I think it may take a bit to get used to this machine as I have been using a B port copy for quite a while. So far it looks like the 932 will do exactly what I need it to with a smaller foot print, smaller price and an easier move at some point.


----------



## coolidge (Aug 9, 2015)

Congrats!


----------



## wrmiller (Aug 9, 2015)

dclevinger said:


> Got it leveled and trammed in last night. Should have the electrical done today.
> It will be nice to not have to tram everything in for each job like I have been for the last few years on "time rental" machines that students use.
> I think it may take a bit to get used to this machine as I have been using a B port copy for quite a while. So far it looks like the 932 will do exactly what I need it to with a smaller foot print, smaller price and an easier move at some point.
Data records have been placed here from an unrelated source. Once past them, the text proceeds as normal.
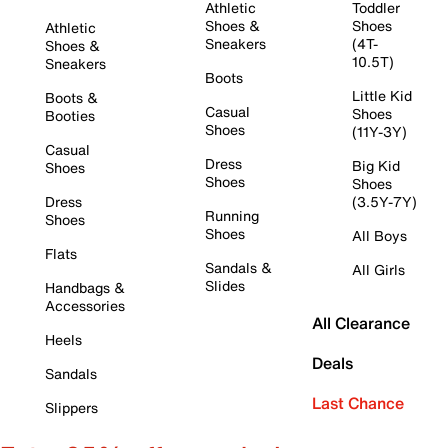
Athletic
Toddler
Shoes &
Shoes
Athletic
Sneakers
(4T-
Shoes &
10.5T)
Sneakers
Boots
Little Kid
Boots &
Casual
Shoes
Booties
Shoes
(11Y-3Y)
Casual
Dress
Big Kid
Shoes
Shoes
Shoes
Dress
(3.5Y-7Y)
Running
Shoes
Shoes
All Boys
Flats
Sandals &
All Girls
Slides
Handbags &
Accessories
All Clearance
Heels
Deals
Sandals
Last Chance
Slippers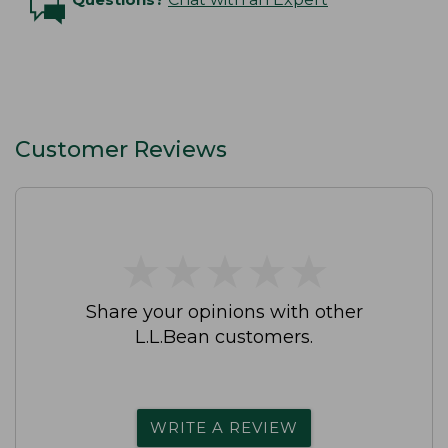
Customer Reviews
★
★
★
★
★
★
★
★
★
★
Share your opinions with other
L.L.Bean customers.
WRITE A REVIEW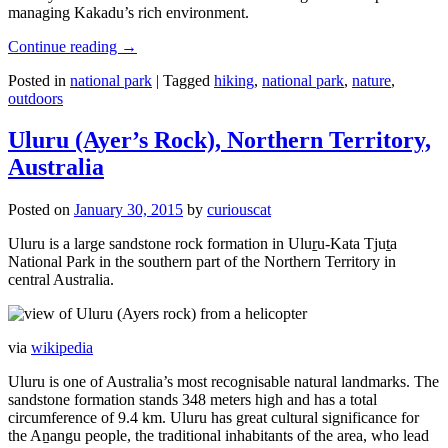
managing Kakadu’s rich environment.
Continue reading
→
Posted in
national park
|
Tagged
hiking
,
national park
,
nature
,
outdoors
Uluru (Ayer’s Rock), Northern Territory,
Australia
Posted on
January 30, 2015
by
curiouscat
Uluru is a large sandstone rock formation in Uluṟu-Kata Tjuṯa
National Park in the southern part of the Northern Territory in
central Australia.
via
wikipedia
Uluru is one of Australia’s most recognisable natural landmarks. The
sandstone formation stands 348 meters high and has a total
circumference of 9.4 km. Uluru has great cultural significance for
the Aṉangu people, the traditional inhabitants of the area, who lead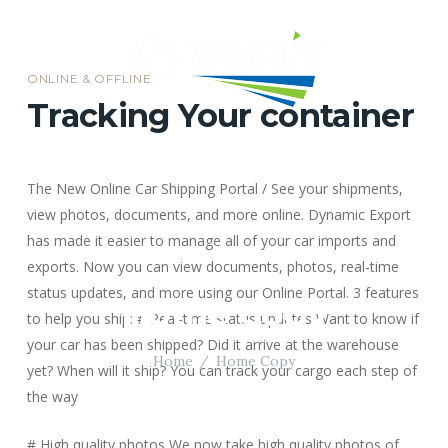
ONLINE & OFFLINE
Tracking Your container
MENU
The New Online Car Shipping Portal / See your shipments,
view photos, documents, and more online.
Dynamic Export
has made it easier to manage all of your car imports and
exports. Now you can view documents, photos, real-time
status updates, and more using our Online Portal.
3 features
Home Copy
to help you ship:
# Real-time status updates
Want to know if
your car has been shipped? Did it arrive at the warehouse
Home
Home Copy
yet? When will it ship? You can track your cargo each step of
the way
# High quality photos
We now take high quality photos of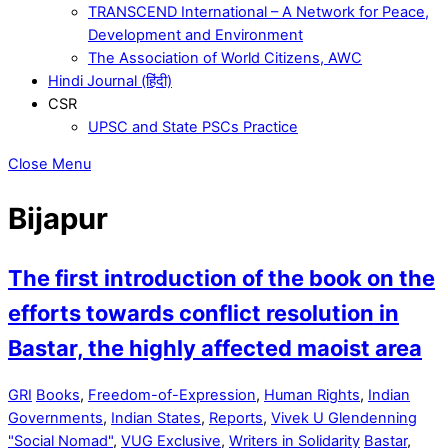
TRANSCEND International – A Network for Peace,
Development and Environment
The Association of World Citizens, AWC
Hindi Journal (हिंदी)
CSR
UPSC and State PSCs Practice
Close Menu
Bijapur
The first introduction of the book on the
efforts towards conflict resolution in
Bastar, the highly affected maoist area
GRI
Books
,
Freedom-of-Expression
,
Human Rights
,
Indian
Governments
,
Indian States
,
Reports
,
Vivek U Glendenning
"Social Nomad"
,
VUG Exclusive
,
Writers in Solidarity
Bastar
,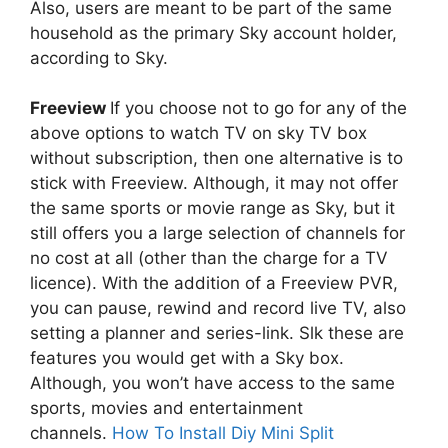
Also, users are meant to be part of the same
household as the primary Sky account holder,
according to Sky.
Freeview
If you choose not to go for any of the
above options to watch TV on sky TV box
without subscription, then one alternative is to
stick with Freeview. Although, it may not offer
the same sports or movie range as Sky, but it
still offers you a large selection of channels for
no cost at all (other than the charge for a TV
licence). With the addition of a Freeview PVR,
you can pause, rewind and record live TV, also
setting a planner and series-link. Slk these are
features you would get with a Sky box.
Although, you won’t have access to the same
sports, movies and entertainment
channels.
How To Install Diy Mini Split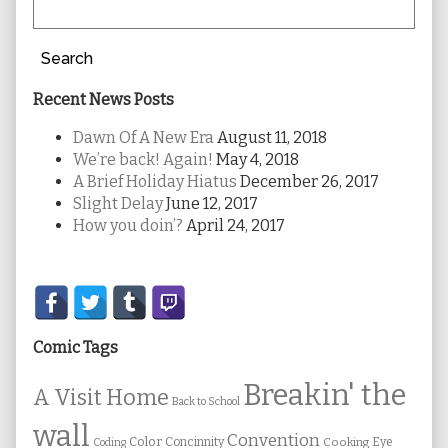
Search
Recent News Posts
Dawn Of A New Era
August 11, 2018
We’re back! Again!
May 4, 2018
A Brief Holiday Hiatus
December 26, 2017
Slight Delay
June 12, 2017
How you doin’?
April 24, 2017
Secondary
Sidebar
Comic Tags
Breakin' the
A Visit Home
Back to School
wall
Convention
Color
Concinnity
Cooking
Eye
Coding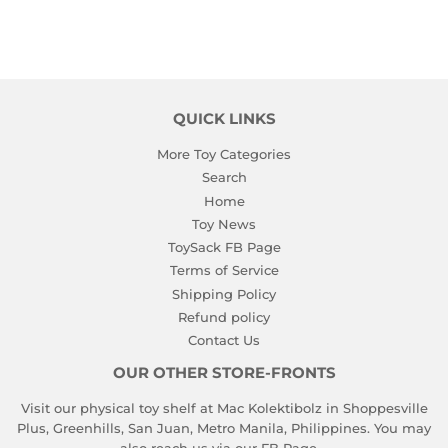
QUICK LINKS
More Toy Categories
Search
Home
Toy News
ToySack FB Page
Terms of Service
Shipping Policy
Refund policy
Contact Us
OUR OTHER STORE-FRONTS
Visit our physical toy shelf at Mac Kolektibolz in Shoppesville
Plus, Greenhills, San Juan, Metro Manila, Philippines. You may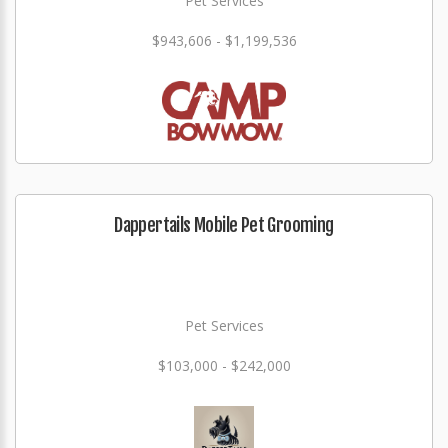
Pet Services
$943,606 - $1,199,536
Dappertails Mobile Pet Grooming
Pet Services
$103,000 - $242,000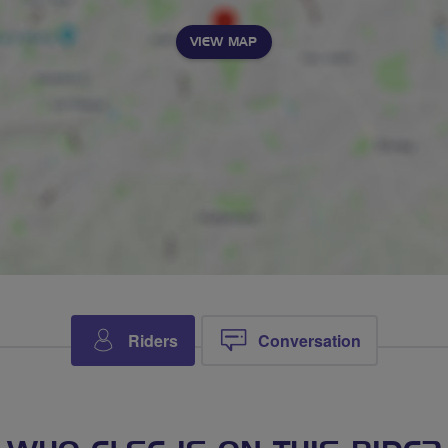
VIEW MAP
Riders
Conversation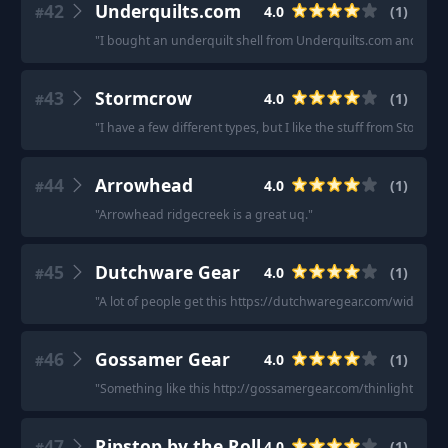
42
Underquilts.com
4.0
(
1
)
#
"
I bought an underquilt shell from Underquilts.com and my ow
43
Stormcrow
4.0
(
1
)
#
"
I have a few different types, but I like the stuff from Storm
44
Arrowhead
4.0
(
1
)
#
"
Arrowhead ridgecreek is a great uq.
"
45
Dutchware Gear
4.0
(
1
)
#
"
A lot of people get this https://dutchwaregear.com/wide-11-
46
Gossamer Gear
4.0
(
1
)
#
"
Something like this http://gossamergear.com/thinlight-hamm
47
Ripstop by the Roll
4.0
(
1
)
#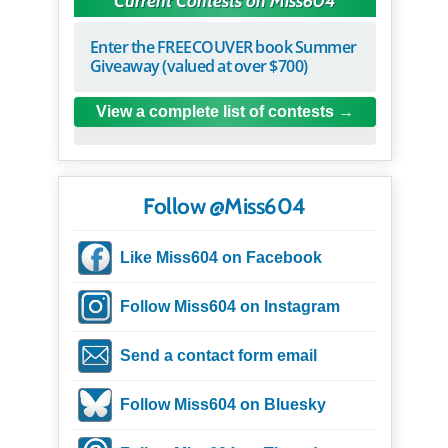
Current Contests on Miss604
Enter the FREECOUVER book Summer
Giveaway (valued at over $700)
View a complete list of contests
Follow @Miss604
Like Miss604 on Facebook
Follow Miss604 on Instagram
Send a contact form email
Follow Miss604 on Bluesky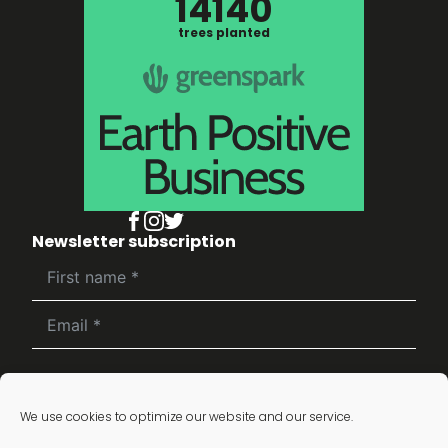
14140
trees planted
Newsletter subscription
Subscribe
We use cookies to optimize our website and our service.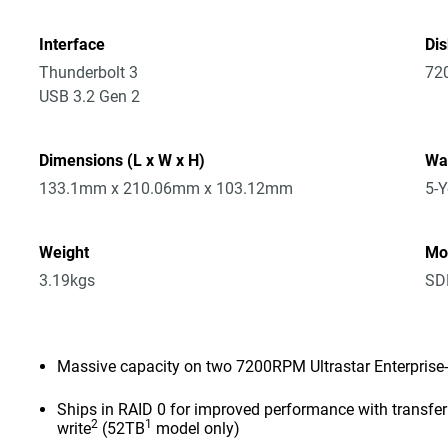
Interface
Di
Thunderbolt 3
72
USB 3.2 Gen 2
Dimensions (L x W x H)
Wa
133.1mm x 210.06mm x 103.12mm
5-Y
Weight
Mo
3.19kgs
SD
Massive capacity on two 7200RPM Ultrastar Enterprise-
Ships in RAID 0 for improved performance with transf
2
1
write
(52TB
model only)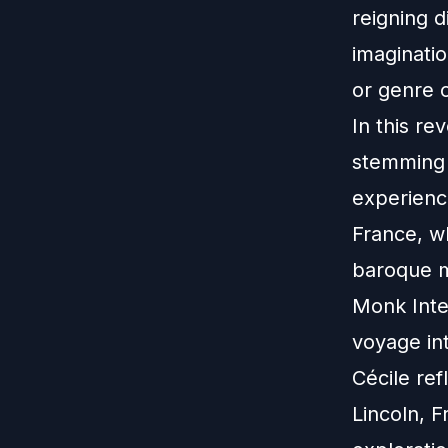
reigning d
imaginati
or genre 
In this re
stemming 
experience
France, w
baroque mu
Monk Inte
voyage int
Cécile ref
Lincoln, F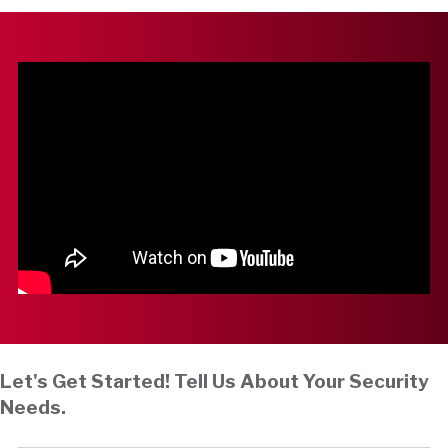
Let's Get Started! Tell Us About Your Security
Needs.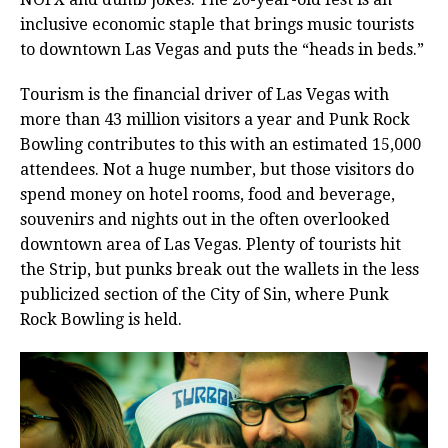
inclusive economic staple that brings music tourists
to downtown Las Vegas and puts the “heads in beds.”
Tourism is the financial driver of Las Vegas with
more than 43 million visitors a year and Punk Rock
Bowling contributes to this with an estimated 15,000
attendees. Not a huge number, but those visitors do
spend money on hotel rooms, food and beverage,
souvenirs and nights out in the often overlooked
downtown area of Las Vegas. Plenty of tourists hit
the Strip, but punks break out the wallets in the less
publicized section of the City of Sin, where Punk
Rock Bowling is held.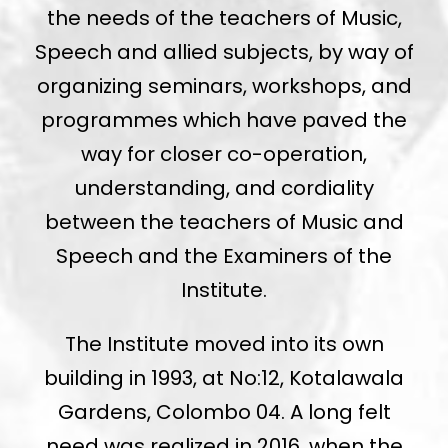
the needs of the teachers of Music,
Speech and allied subjects, by way of
organizing seminars, workshops, and
programmes which have paved the
way for closer co-operation,
understanding, and cordiality
between the teachers of Music and
Speech and the Examiners of the
Institute.
The Institute moved into its own
building in 1993, at No:12, Kotalawala
Gardens, Colombo 04. A long felt
need was realized in 2016, when the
Bed mills take a bit of thinking to do some things, and you may need a tilting table or something for angles where you would normally nod the BP's head. Not a big deal really.


----------



## dclevinger (Aug 15, 2015)

Made a new drawbar last night since the original was cut off center and was binding up. Starting will small, simple jobs for now.
I have a bunch of sight dovetails to cut but want to play with the mill a bit more first. This one is cutting the bottom bevel on a Colt slide.
The quill dro came in very handy and I will be adding a full dro in the near future.


----------